Write out the entries exactly, leaving out every picture.

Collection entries
== Segment start ==
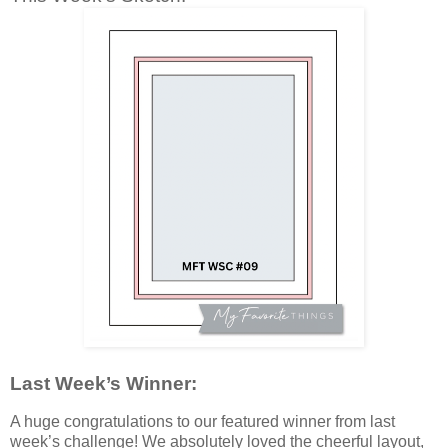
Last Week’s Winner:
A huge congratulations to our featured winner from last
week’s challenge! We absolutely loved the cheerful layout,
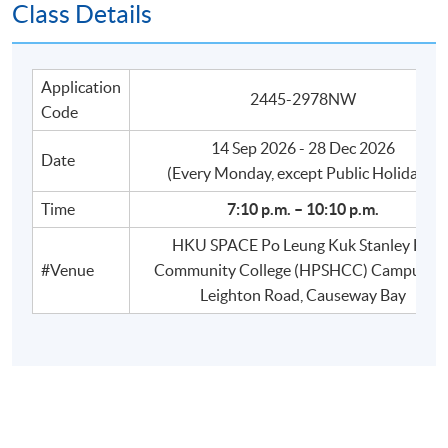
Class Details
Application
2445-2978NW
Code
14 Sep 2026 - 28 Dec 2026
Date
​(Every Monday, except Public Holidays)
Time
7:10 p.m. – 10:10 p.m.
HKU SPACE Po Leung Kuk Stanley Ho
#Venue
Community College (HPSHCC) Campus, 6
Leighton Road, Causeway Bay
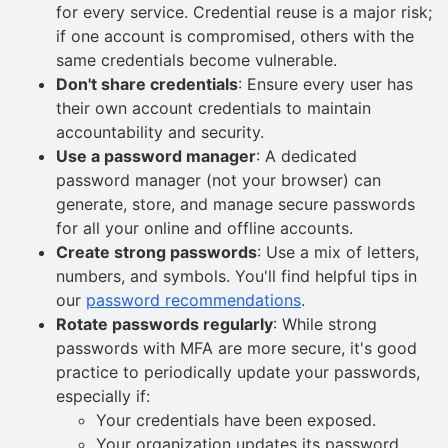
for every service. Credential reuse is a major risk;
if one account is compromised, others with the
same credentials become vulnerable.
Don't share credentials
: Ensure every user has
their own account credentials to maintain
accountability and security.
Use a password manager
: A dedicated
password manager (not your browser) can
generate, store, and manage secure passwords
for all your online and offline accounts.
Create strong passwords
: Use a mix of letters,
numbers, and symbols. You'll find helpful tips in
our
password recommendations
.
Rotate passwords regularly
: While strong
passwords with MFA are more secure, it's good
practice to periodically update your passwords,
especially if:
Your credentials have been exposed.
Your organization updates its password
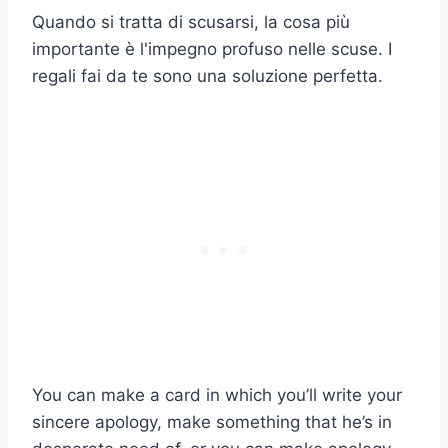
Quando si tratta di scusarsi, la cosa più
importante è l'impegno profuso nelle scuse. I
regali fai da te sono una soluzione perfetta.
You can make a card in which you’ll write your
sincere apology, make something that he’s in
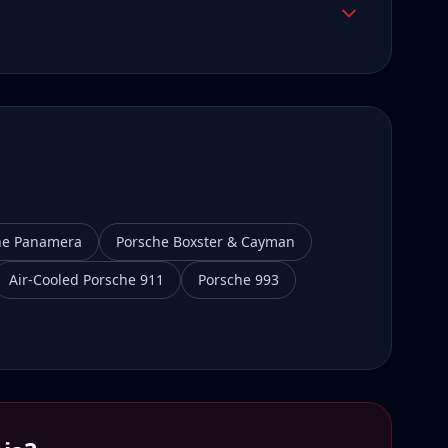
he Panamera
Porsche Boxster & Cayman
Air-Cooled Porsche 911
Porsche 993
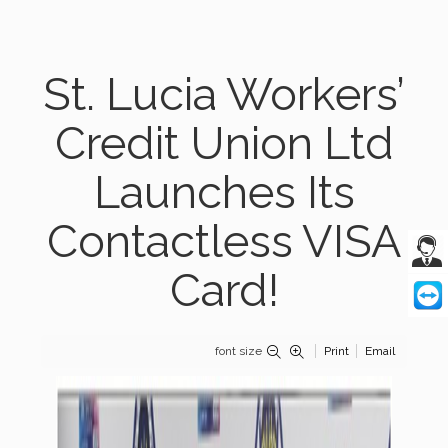
St. Lucia Workers’
Credit Union Ltd
Launches Its
Contactless VISA
Card!
font size
Print
Email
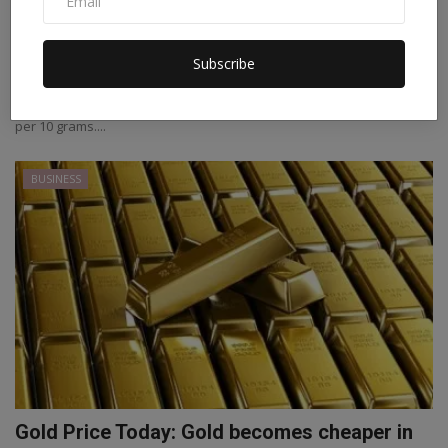
Gold Rate Today: The price of gold increased,
silver al...
Subscribe
Staff Editor
Jan 14, 2022
0
Gold Rate Today In the previous trade, gold had closed at Rs 46912
per 10 grams....
BUSINESS
Gold Price Today: Gold becomes cheaper in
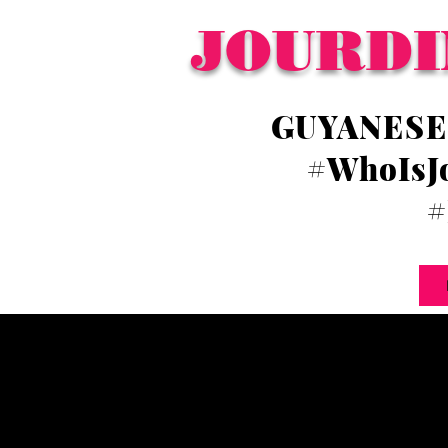
JOURDI
GUYANESE
#WhoIsJ
#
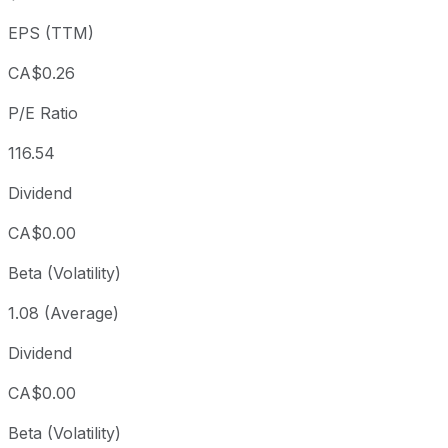
3 year
+153.36%
CAD 12.07
2023
EPS (TTM)
5 year
+418.31%
CAD 5.90
2021-
Since inception
+488.08%
CAD 5.20
2017-
CA$0.26
P/E Ratio
116.54
Dividend
CA$0.00
Beta (Volatility)
1.08 (Average)
Dividend
CA$0.00
Beta (Volatility)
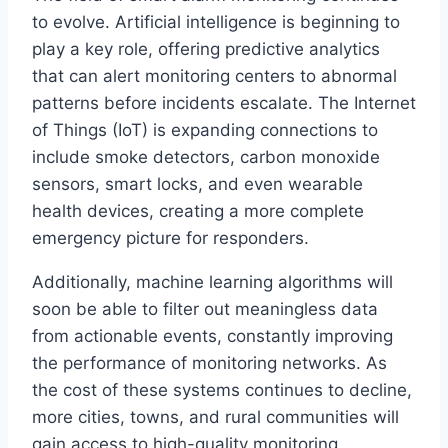
to evolve. Artificial intelligence is beginning to
play a key role, offering predictive analytics
that can alert monitoring centers to abnormal
patterns before incidents escalate. The Internet
of Things (IoT) is expanding connections to
include smoke detectors, carbon monoxide
sensors, smart locks, and even wearable
health devices, creating a more complete
emergency picture for responders.
Additionally, machine learning algorithms will
soon be able to filter out meaningless data
from actionable events, constantly improving
the performance of monitoring networks. As
the cost of these systems continues to decline,
more cities, towns, and rural communities will
gain access to high-quality monitoring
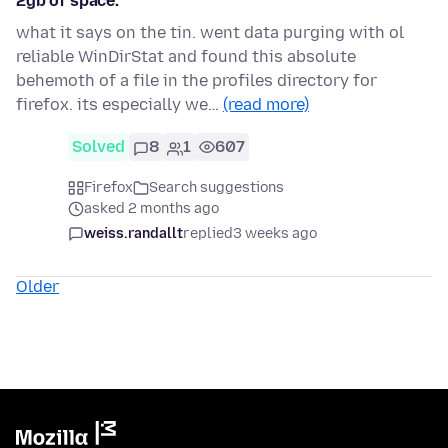
2gb of space.
what it says on the tin. went data purging with ol
reliable WinDirStat and found this absolute
behemoth of a file in the profiles directory for
firefox. its especially we…
(read more)
Solved
8
1
607
Firefox
Search suggestions
asked 2 months ago
weiss.randallt
replied
3 weeks ago
Older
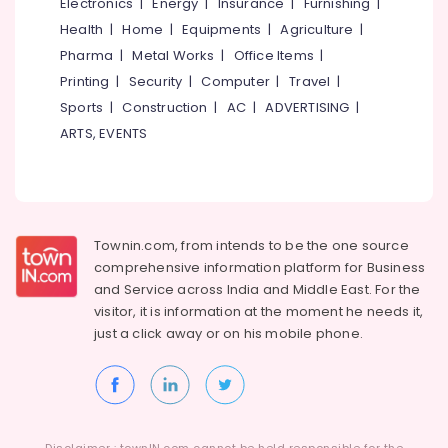
Health
Electronics
|
Energy
|
Insurance
|
Furnishing
|
Aquaguard
&
Karnataka
Health
|
Home
|
Equipments
|
Agriculture
|
RO
Beauty
Pharma
|
Metal Works
|
Office Items
|
Plant
Authorized
Home,
Printing
|
Security
|
Computer
|
Travel
|
Dealers
Garden
Sports
|
Construction
|
AC
|
ADVERTISING
|
in
& Pets
ARTS, EVENTS
Kerala
Industrial
Effluent
Equipments
Treatment
&
Plants
Machinery
in
Townin.com, from intends to be the one source
Kozhikode
Agriculture
comprehensive information platform for Business
Sewage
&
and
Service across India and Middle East. For the
Treatment
Livestock
visitor, it is information at the moment he needs it,
Plants
just a click away or on his
mobile phone.
Medical &
in
Kozhikode
Pharmaceutical
Eureka
Metals
Forbes
&
RO
Minerals
Plant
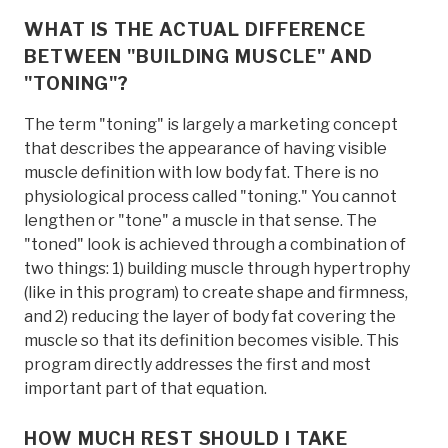
WHAT IS THE ACTUAL DIFFERENCE
BETWEEN "BUILDING MUSCLE" AND
"TONING"?
The term "toning" is largely a marketing concept
that describes the appearance of having visible
muscle definition with low body fat. There is no
physiological process called "toning." You cannot
lengthen or "tone" a muscle in that sense. The
"toned" look is achieved through a combination of
two things: 1) building muscle through hypertrophy
(like in this program) to create shape and firmness,
and 2) reducing the layer of body fat covering the
muscle so that its definition becomes visible. This
program directly addresses the first and most
important part of that equation.
HOW MUCH REST SHOULD I TAKE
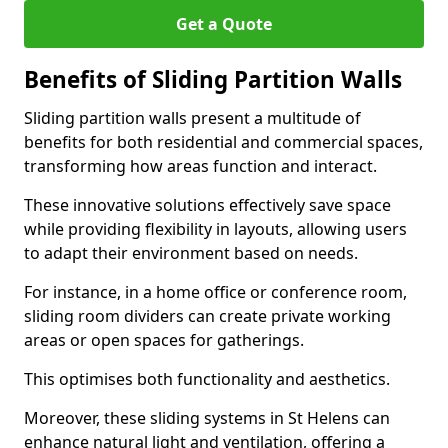
Get a Quote
Benefits of Sliding Partition Walls
Sliding partition walls present a multitude of
benefits for both residential and commercial spaces,
transforming how areas function and interact.
These innovative solutions effectively save space
while providing flexibility in layouts, allowing users
to adapt their environment based on needs.
For instance, in a home office or conference room,
sliding room dividers can create private working
areas or open spaces for gatherings.
This optimises both functionality and aesthetics.
Moreover, these sliding systems in St Helens can
enhance natural light and ventilation, offering a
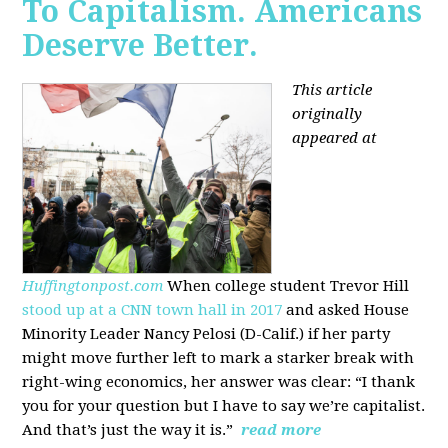
To Capitalism. Americans
Deserve Better.
This article
originally
appeared at
Huffingtonpost.com
When college student Trevor Hill
stood up at a CNN town hall in 2017
and asked House
Minority Leader Nancy Pelosi (D-Calif.) if her party
might move further left to mark a starker break with
right-wing economics, her answer was clear: “I thank
you for your question but I have to say we’re capitalist.
And that’s just the way it is.”
read more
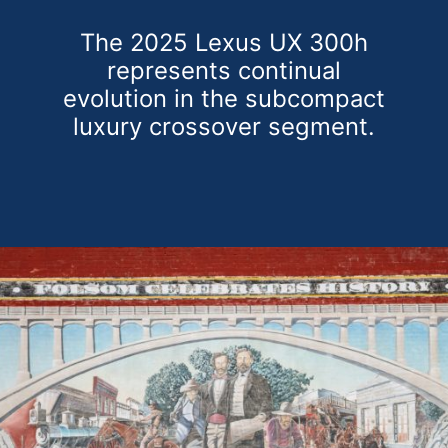
The 2025 Lexus UX 300h
represents continual
evolution in the subcompact
luxury crossover segment.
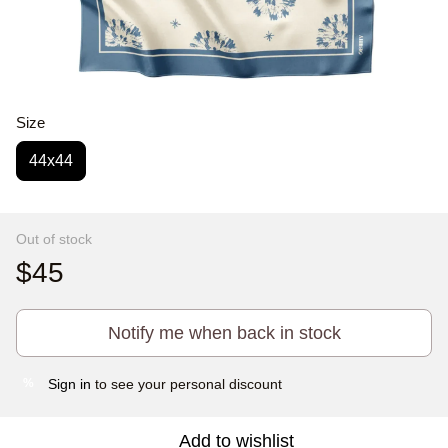
Size
44x44
Out of stock
$45
Notify me when back in stock
Sign in
to see your personal discount
%
Add to wishlist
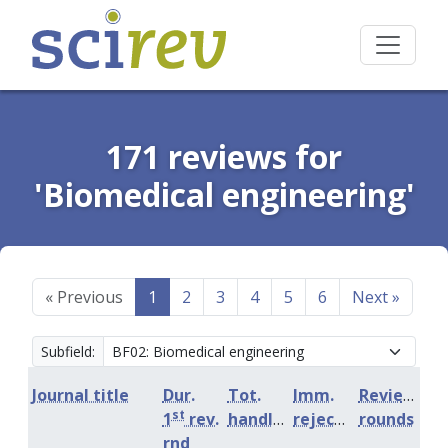
171 reviews for
'Biomedical engineering'
«
Previous
1
2
3
4
5
6
Next
»
Subfield:
Journal title
Dur.
Tot.
Imm.
Review
st
1
rev.
handling
rejection
rounds
rnd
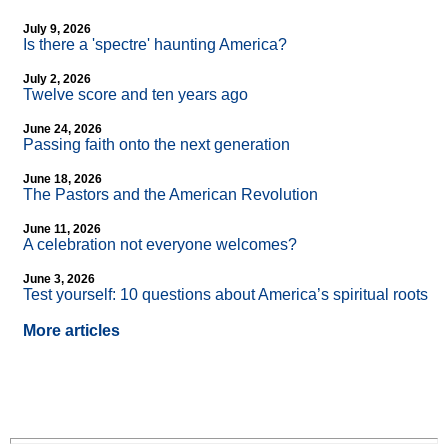
July 9, 2026
Is there a 'spectre' haunting America?
July 2, 2026
Twelve score and ten years ago
June 24, 2026
Passing faith onto the next generation
June 18, 2026
The Pastors and the American Revolution
June 11, 2026
A celebration not everyone welcomes?
June 3, 2026
Test yourself: 10 questions about America’s spiritual roots
More articles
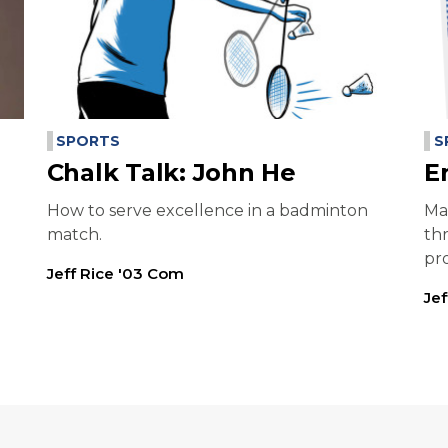
SPORTS
S
Chalk Talk: John He
E
How to serve excellence in a badminton
Ma
match.
th
pr
Jeff Rice '03 Com
Je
== Segment end ==
EXERCISE RESULT
Last Week’s Winner:
A huge congratulations to our featured winner from last
week’s challenge! We absolutely loved the cheerful layout,
Class Details
Application
2445-2978NW
Code
14 Sep 2026 - 28 Dec 2026
Date
​(Every Monday, except Public Holidays)
Time
7:10 p.m. – 10:10 p.m.
HKU SPACE Po Leung Kuk Stanley Ho
#Venue
Community College (HPSHCC) Campus, 6
Leighton Road, Causeway Bay
for every service. Credential reuse is a major risk;
if one account is compromised, others with the
same credentials become vulnerable.
Don't share credentials
: Ensure every user has
their own account credentials to maintain
accountability and security.
Use a password manager
: A dedicated
password manager (not your browser) can
generate, store, and manage secure passwords
for all your online and offline accounts.
Create strong passwords
: Use a mix of letters,
numbers, and symbols. You'll find helpful tips in
our
password recommendations
.
Rotate passwords regularly
: While strong
passwords with MFA are more secure, it's good
practice to periodically update your passwords,
especially if:
Your credentials have been exposed.
Your organization updates its password
Quando si tratta di scusarsi, la cosa più
importante è l'impegno profuso nelle scuse. I
regali fai da te sono una soluzione perfetta.
You can make a card in which you’ll write your
sincere apology, make something that he’s in
he Panamera
Porsche Boxster & Cayman
Air-Cooled Porsche 911
Porsche 993
St. Lucia Workers’
Credit Union Ltd
Launches Its
Contactless VISA
Card!
font size
Print
Email
Gold Rate Today: The price of gold increased,
silver al...
Subscribe
Staff Editor
Jan 14, 2022
0
Gold Rate Today In the previous trade, gold had closed at Rs 46912
per 10 grams....
BUSINESS
Gold Price Today: Gold becomes cheaper in
JOURDI
GUYANESE
#WhoIsJ
#
3 year
+153.36%
CAD 12.07
2023
EPS (TTM)
5 year
+418.31%
CAD 5.90
2021-
Since inception
+488.08%
CAD 5.20
2017-
CA$0.26
P/E Ratio
116.54
Dividend
CA$0.00
Beta (Volatility)
1.08 (Average)
Dividend
CA$0.00
Beta (Volatility)
to evolve. Artificial intelligence is beginning to
play a key role, offering predictive analytics
that can alert monitoring centers to abnormal
patterns before incidents escalate. The Internet
of Things (IoT) is expanding connections to
include smoke detectors, carbon monoxide
sensors, smart locks, and even wearable
health devices, creating a more complete
emergency picture for responders.
Additionally, machine learning algorithms will
soon be able to filter out meaningless data
from actionable events, constantly improving
the performance of monitoring networks. As
the cost of these systems continues to decline,
more cities, towns, and rural communities will
gain access to high-quality monitoring
2gb of space.
what it says on the tin. went data purging with ol
reliable WinDirStat and found this absolute
behemoth of a file in the profiles directory for
firefox. its especially we…
(read more)
Solved
8
1
607
Firefox
Search suggestions
asked 2 months ago
weiss.randallt
replied
3 weeks ago
Older
Health
Electronics
|
Energy
|
Insurance
|
Furnishing
|
Aquaguard
&
Karnataka
Health
|
Home
|
Equipments
|
Agriculture
|
RO
Beauty
Pharma
|
Metal Works
|
Office Items
|
Plant
Authorized
Home,
Printing
|
Security
|
Computer
|
Travel
|
Dealers
Garden
Sports
|
Construction
|
AC
|
ADVERTISING
|
in
& Pets
ARTS, EVENTS
Kerala
Industrial
Effluent
Equipments
Treatment
&
Plants
Machinery
in
Townin.com, from intends to be the one source
Kozhikode
Agriculture
comprehensive information platform for Business
Sewage
&
and
Service across India and Middle East. For the
Treatment
Livestock
visitor, it is information at the moment he needs it,
Plants
just a click away or on his
mobile phone.
Medical &
in
Kozhikode
Pharmaceutical
Eureka
Metals
Forbes
&
RO
Minerals
Plant
WHAT IS THE ACTUAL DIFFERENCE
BETWEEN "BUILDING MUSCLE" AND
"TONING"?
The term "toning" is largely a marketing concept
that describes the appearance of having visible
muscle definition with low body fat. There is no
physiological process called "toning." You cannot
lengthen or "tone" a muscle in that sense. The
"toned" look is achieved through a combination of
two things: 1) building muscle through hypertrophy
(like in this program) to create shape and firmness,
and 2) reducing the layer of body fat covering the
muscle so that its definition becomes visible. This
program directly addresses the first and most
important part of that equation.
HOW MUCH REST SHOULD I TAKE
Get a Quote
Benefits of Sliding Partition Walls
Sliding partition walls present a multitude of
benefits for both residential and commercial spaces,
transforming how areas function and interact.
These innovative solutions effectively save space
while providing flexibility in layouts, allowing users
to adapt their environment based on needs.
For instance, in a home office or conference room,
sliding room dividers can create private working
areas or open spaces for gatherings.
This optimises both functionality and aesthetics.
Moreover, these sliding systems in St Helens can
enhance natural light and ventilation, offering a
To Capitalism. Americans
Deserve Better.
This article
originally
appeared at
Huffingtonpost.com
When college student Trevor Hill
stood up at a CNN town hall in 2017
and asked House
Minority Leader Nancy Pelosi (D-Calif.) if her party
might move further left to mark a starker break with
right-wing economics, her answer was clear: “I thank
you for your question but I have to say we’re capitalist.
And that’s just the way it is.”
read more
The 2025 Lexus UX 300h
represents continual
evolution in the subcompact
luxury crossover segment.
Size
44x44
Out of stock
$45
Notify me when back in stock
Sign in
to see your personal discount
%
Add to wishlist
171 reviews for
'Biomedical engineering'
«
Previous
1
2
3
4
5
6
Next
»
Subfield:
Journal title
Dur.
Tot.
Imm.
Review
st
1
rev.
handling
rejection
rounds
rnd
July 9, 2026
Is there a 'spectre' haunting America?
July 2, 2026
Twelve score and ten years ago
June 24, 2026
Passing faith onto the next generation
June 18, 2026
The Pastors and the American Revolution
June 11, 2026
A celebration not everyone welcomes?
June 3, 2026
Test yourself: 10 questions about America’s spiritual roots
More articles
SPORTS
S
Chalk Talk: John He
E
How to serve excellence in a badminton
Ma
match.
th
pr
Jeff Rice '03 Com
Je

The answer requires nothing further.